_TASK ITEM_
Find the line with "Primer y último fotograma a vídeo" in the records below. Copy it and every line after it, up to and including the line with "forstå, hvad der".

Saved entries

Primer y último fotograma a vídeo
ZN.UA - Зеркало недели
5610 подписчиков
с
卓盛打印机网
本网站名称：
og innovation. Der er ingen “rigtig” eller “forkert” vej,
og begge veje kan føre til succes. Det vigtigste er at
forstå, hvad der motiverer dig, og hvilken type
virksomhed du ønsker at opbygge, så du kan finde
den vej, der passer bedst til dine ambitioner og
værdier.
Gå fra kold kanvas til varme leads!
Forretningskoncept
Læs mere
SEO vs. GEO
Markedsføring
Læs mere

---

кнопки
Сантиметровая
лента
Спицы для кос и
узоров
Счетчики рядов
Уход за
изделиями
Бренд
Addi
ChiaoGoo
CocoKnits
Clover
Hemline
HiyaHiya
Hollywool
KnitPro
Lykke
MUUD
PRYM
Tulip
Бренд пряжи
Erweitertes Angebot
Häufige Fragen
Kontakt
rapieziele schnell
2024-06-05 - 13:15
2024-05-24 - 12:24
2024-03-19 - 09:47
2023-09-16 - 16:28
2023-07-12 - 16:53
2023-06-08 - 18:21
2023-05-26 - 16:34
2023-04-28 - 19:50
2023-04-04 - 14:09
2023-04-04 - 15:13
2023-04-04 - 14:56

_TASK RESULT_
Primer y último fotograma a vídeo
ZN.UA - Зеркало недели
5610 подписчиков
с
卓盛打印机网
本网站名称：
og innovation. Der er ingen “rigtig” eller “forkert” vej,
og begge veje kan føre til succes. Det vigtigste er at
forstå, hvad der motiverer dig, og hvilken type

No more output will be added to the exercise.